[Collected data]
--- START ---

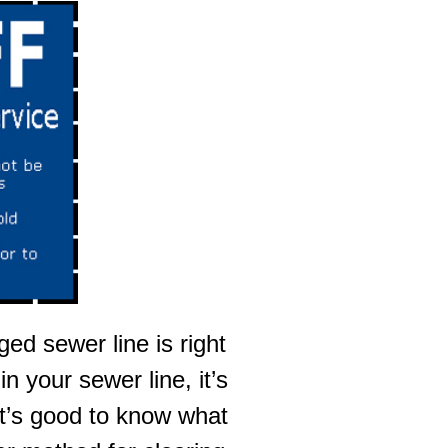
ed sewer line is right
 your sewer line, it’s
 it’s good to know what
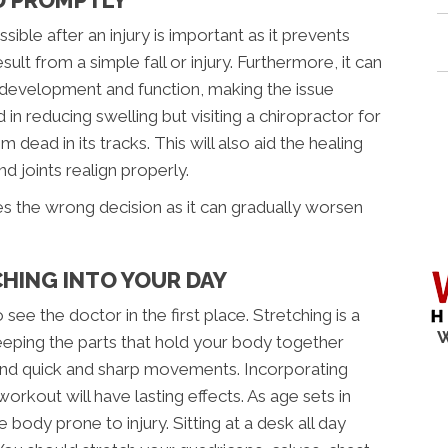
ible after an injury is important as it prevents
esult from a simple fall or injury. Furthermore, it can
 development and function, making the issue
d in reducing swelling but visiting a chiropractor for
dead in its tracks. This will also aid the healing
 joints realign properly.
es the wrong decision as it can gradually worsen
HING INTO YOUR DAY
see the doctor in the first place. Stretching is a
W
keeping the parts that hold your body together
stand quick and sharp movements. Incorporating
orkout will have lasting effects. As age sets in
 body prone to injury. Sitting at a desk all day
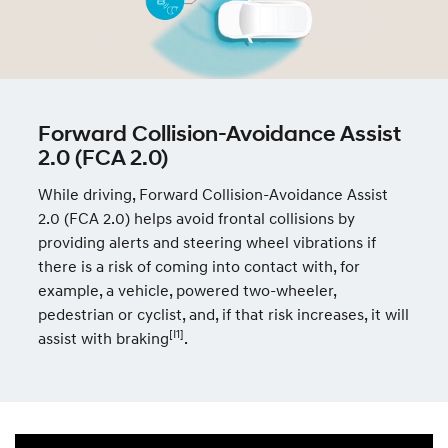
Forward Collision-Avoidance Assist
2.0 (FCA 2.0)
While driving, Forward Collision-Avoidance Assist
2.0 (FCA 2.0) helps avoid frontal collisions by
providing alerts and steering wheel vibrations if
there is a risk of coming into contact with, for
example, a vehicle, powered two-wheeler,
pedestrian or cyclist, and, if that risk increases, it will
[I1]
assist with braking
.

--- END ---

◆ TO DO ◆
Counting the lines above that hold "injury", reply with the number and no other words.

◆ SOLUTION FOR THIS TASK ◆
3